Friday, November 17, 2017

Willey Toon, Annie Cook, and the painters of Syston (part one)


For almost anyone who has spent time in Syston, Leicestershire, the name Toon is synonymous with "painter and decorator". (And cricket. Don't forget cricket!) An internet search will still find at least one Toon still involved in the painting trade... over 130 years!

When I was a child, I'd often see Uncle Cecil or Uncle George cycle past, caps on their heads, A-shaped ladders somehow safely tucked under their arms, a bucket of paint on the handlebars... or later, more likely driving a van with the family business name on the side. The house on the Green in Syston had a paint store in the back yard--the old stable--and an office at the front, with all sorts of things that I wasn't allowed to touch. Wallpaper rolls. Grandad Fred Toon's collection of sign-writing inks. He wrote several of the signs in the parish church, all gold calligraphy on black.

Grandad Fred wasn't born until 1882, way too young to have established the company in 1884. The story begins with his father, my great-grandfather, Willey or William Toon, and later with his mother, Annie Cook.

Willey (that's what he was baptised, and how his birth was registered), was born on 24th August, 1860, in Syston, Leicestershire, the youngest son of Richard Toon (1801-1886) and his second wife, Mary Walker (1824-1881).
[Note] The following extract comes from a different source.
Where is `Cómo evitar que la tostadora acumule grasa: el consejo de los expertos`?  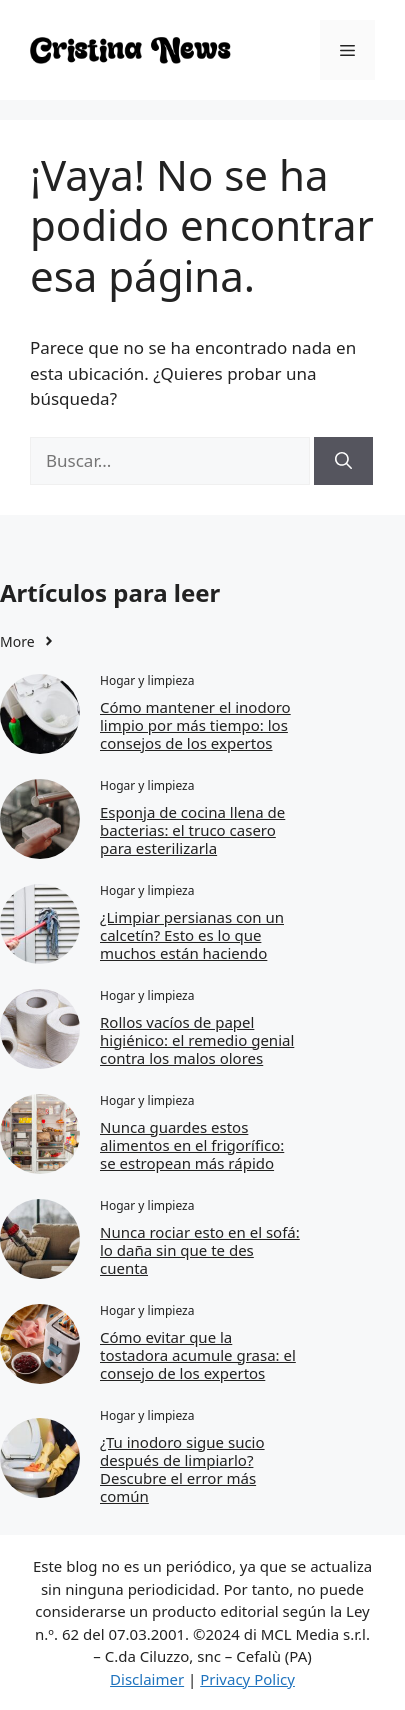 Cómo evitar que la tostadora acumule grasa: el consejo de los expertos is located at coordinates (198, 1355).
Richard was 58 when Willey was born; his youngest daughter, Mary Matilda, was born two years later. I believe that between Mary nee Walker and his first wife, Catherine nee Cooper, Richard fathered fifteen children, but there may have been one or two more, or one fewer. There's a four-year gap in children between Emma (1851) and Arthur (1855), and given that there had been a child at least every two years during each of his marriages, the gap must tell a story. Also, Fanny Toon, born about 1860, is listed as Richard's granddaughter in the 1871 census, but I haven't yet discovered her parents--she might be his daughter? **Update: Fanny is likely the daughter of son Henry, born 1830, a drum major.

3 Brook Street, Syston, dated 1686.
Photo copyright Alan Murray-Rust (cc-by-sa/2.0)
Richard and his family lived on Brook Street in Syston; Richard was a gardener. I don't know where he gardened, or if he was a flower gardener or a market gardener, but that's the profession that is listed on the censuses.
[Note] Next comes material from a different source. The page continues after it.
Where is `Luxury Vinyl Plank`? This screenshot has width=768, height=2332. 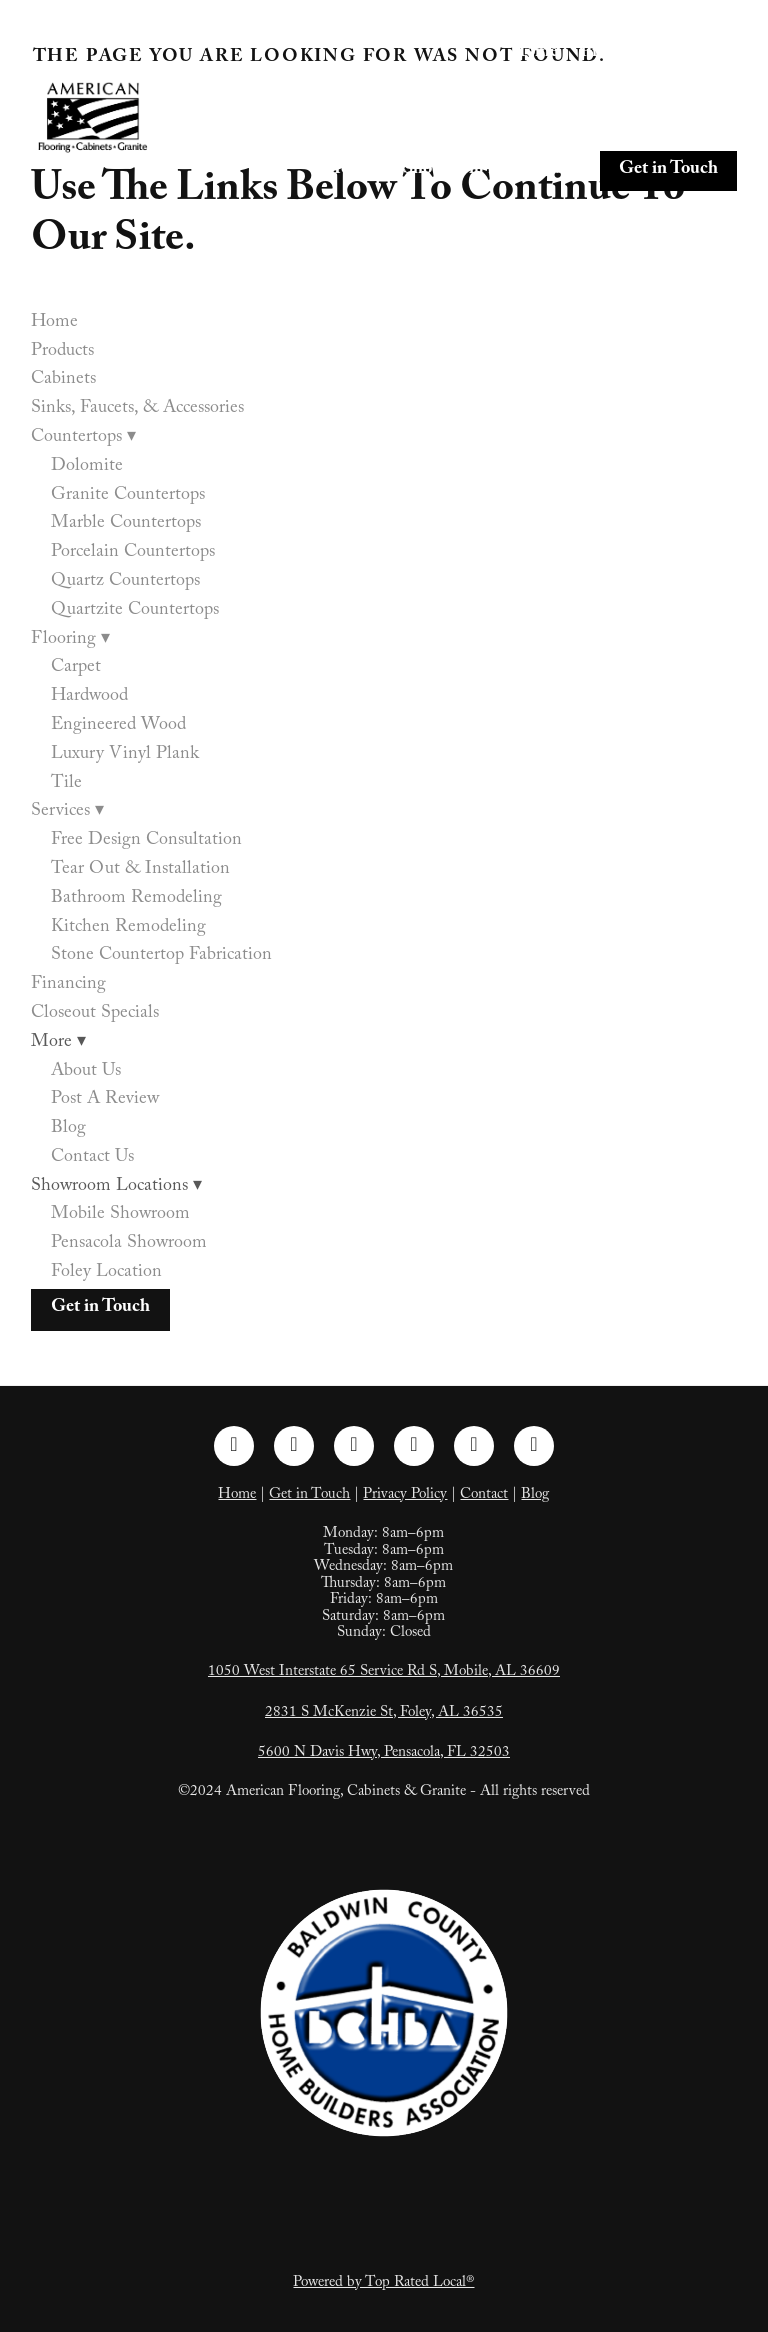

Most of the houses from that time are gone now, and I don't know the exact location of house on Brook Street where Willey was born (the censuses do not give a house number), but I imagine it was a cottage like this one which still stands at number 3 Brook Street, a small home which housed Richard, his wife, and as many of the children as fit and who had not yet left home. The house would most likely have been thatched: slate roofs were added later.

In 1861, the first time Willey appears on the census, there are five children at home; in 1871, five children of Richard and Mary's, plus Fanny Toon. By 1881, when Willey (now William) is 21 years old, there are only Richard, now a widower again and aged 80, William, daughter Ellen and granddaughter Kate (Catherine) Blankley, aged 22, daughter of Richard's daughter Charlotte (1836-1902) living in the house on Brook Street.

In 1881, William Toon of Brook Street, Syston, is still single and is already working as a painter. That's the beginning of the story of the Toon painters and decorators of Syston, before William marries and raises his own family.